Print the lines of the entries below from the one with "DIGITAL RIGHTS" through the final line, exactly as they appear. The pictures are not part of the copy.

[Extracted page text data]
================================

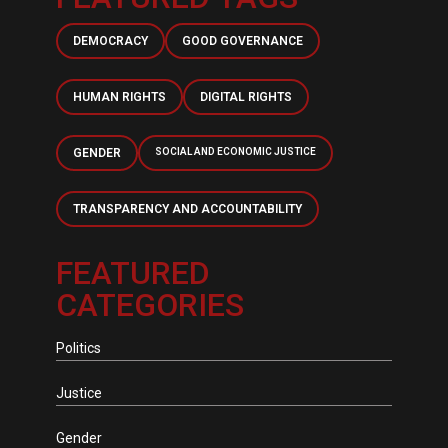
DEMOCRACY
GOOD GOVERNANCE
HUMAN RIGHTS
DIGITAL RIGHTS
GENDER
SOCIAL AND ECONOMIC JUSTICE
TRANSPARENCY AND ACCOUNTABILITY
FEATURED
CATEGORIES
Politics
Justice
Gender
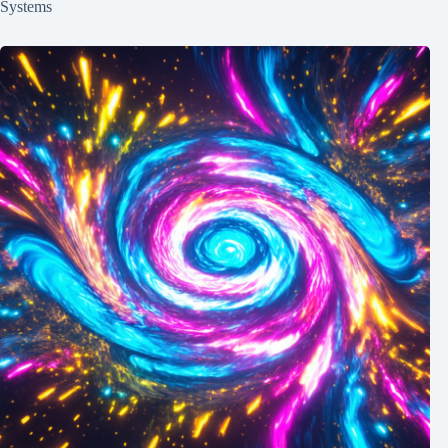
Systems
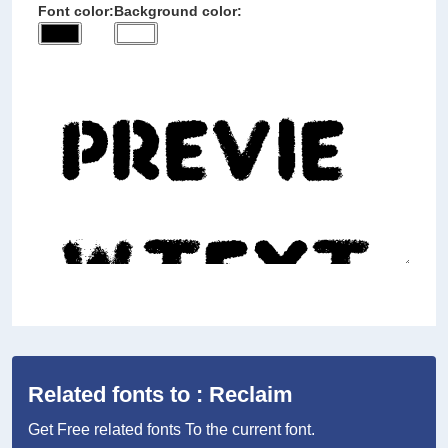
Font color:
Background color:
Related fonts to : Reclaim
Get Free related fonts To the current font.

================================

The answer =>
DIGITAL RIGHTS
GENDER
SOCIAL AND ECONOMIC JUSTICE
TRANSPARENCY AND ACCOUNTABILITY
FEATURED
CATEGORIES
Politics
Justice
Gender
Systems
Font color:
Background color:
Related fonts to : Reclaim
Get Free related fonts To the current font.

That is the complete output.